When I was 15 there was an album that came out that completely changed my view of music and creativity and showed me not to be pigeon hold your art form. Whether it be music, or painting or any other artist craft that you may uphold. This record, critically acclaimed, newly invented, genre clashing extravaganza was known to the world as Portishead’s Dummy. As a Sophomore in High school, that seemed slightly different from my set of peers, this album described my life throughout each song and I instantly grew a new found fascination for other elements of music besides Rock / Punk / And Hip Hop. Basically I was always the black kid that listened to 'White music' whatever that meant, haha. Well at least that's what my friends told me, LOL. At that time I was dating this crazy white girl that was extremely gothic, and I mean gothic before being gothic was even an genre element or "cool" to be, haha. I have this thing where any girl I ever date I pick up a trait from them, well with this girl she attached a sense of loneliness and darkness in my life as well as confusion so to hear a record that based itself at the bottom of the emotion chart that seemed to still thump brightened up my day in an amazing way. I think that record changed my life totally, at least it was one of the records that had an impact of my early life. Man I remember her, my ex girl now, telling me to stop playing ‘Glory Box‘, and ‘Wondering Star‘, hahahaha, Stop it now Kiki, oh the memories, haha.

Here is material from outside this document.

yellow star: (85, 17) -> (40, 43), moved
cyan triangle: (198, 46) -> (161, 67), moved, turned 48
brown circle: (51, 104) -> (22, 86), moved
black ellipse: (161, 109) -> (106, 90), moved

As a freshman. I was always into music that pushed more boundaries then expected, and at this point of my life Hip Hop was amazing but it was missing something, and I was searching for it. Out of no where, Bam!!!, Souls Of Mischief appeared and mangled my mind. It's just everyone from the east coast was dope, braggadocios but didn't add the swagger and complexity as these dudes, it was so different at the time. Come on I nearly lost my mind when I first heard the beat for ‘That's When You Lost’ the kill line go me ASAP, "I find it fun to smash emcees into fine bits" it was like they weren't afraid to be animated and say what they wanted, ‘cause you still would get the point, they just had other ways around it, hahahaha. I knew they really influenced me when I took a chunk of their cadence as a teenager. My friends from back east would always say that I sounded like Souls Of Mischief or Heiroglyphics (Del, Casual, Domino, Extra Prolific at the time, Pep Love and Souls of Mischief) since they all carried the same style swagger (dragging their last words to land at the beat differently and on point). It was an honor to me, though it was weird that my favorite group and crew was based out of California being that I was the east coast, Oh well, it was hard to deny. Oh and I had the limited edition blue cassette so I felt special, hehe.
10 years of living brought me to this point. Krs One is the teacher, even taught me and answered my questions before they were asked. As a fifth grader I was that overly curious kid and Krs's knowledge made it worse for my teachers in elementary school. I would question their integrity ’cause Krs was telling me that they were wrong. There was more substance, and truth to the matter expressed through his words. So thanks to Krs, I had tons of detention for asking questions like, are Moses and Jesus black???, 'Why Is That???" that song changed my views, for a minute.
I remember being slightly confused of my race, color and origin around this era. Due to the fact that Black Americans, or Black Men and or Woman in general were being ridiculed, it was ridiculous and shameful. This album made it clear to me who I was. As afro centric as the record was, it wasn't directly directed solely at the inner city youth in the ghetto. Screams of "Don't Believe the Hype" and "Show Em Whatcha Got" were shouted out my mouth daily. Listening to their music was somewhat of a guide to avoid certain mishaps life had to offer, and they taught me well. Not to mention who was really messing with the Bomb Squad??? Their beats made me want to hurt the innocent, and I wouldn't hurt a fly, haha.
It's a man's world??? I think not, especially when it's Mc Lyte that has something to say about it. Lyte proved back then not to be messed with. This woman clearly made an impact on me. Not only did I have a crush on her as a 9 year old, but her aggression and overall careless notion about the male controlled world gave me hope for the world's close minded view. Male chauvinism stood no chance. This helped me bask in the glory of reduced domination. This woman moved me. I would always tell my friends how I was going to marry her someday, haha. Sure I had no chance but you can't blame a brother for trying, I mean.... Hoping to marry / chase the girl of my dreams, furthermore the MC of my dreams.
As a 6 year old child I could remember watching, the ‘Don't Come Around Here No More’ video and almost losing it, ‘cause as good as the music was, the video destroyed my childhood. I mean come on, they do the Alice In Wonderland party, kidnap Alice, lay her on the table then perceives to carve into her like a cake, what child in 1985 didn't find that disturbing???, I mean really??? Though I must admit the man's genius shines ever so bright, now when I watch the video it makes more sense to me.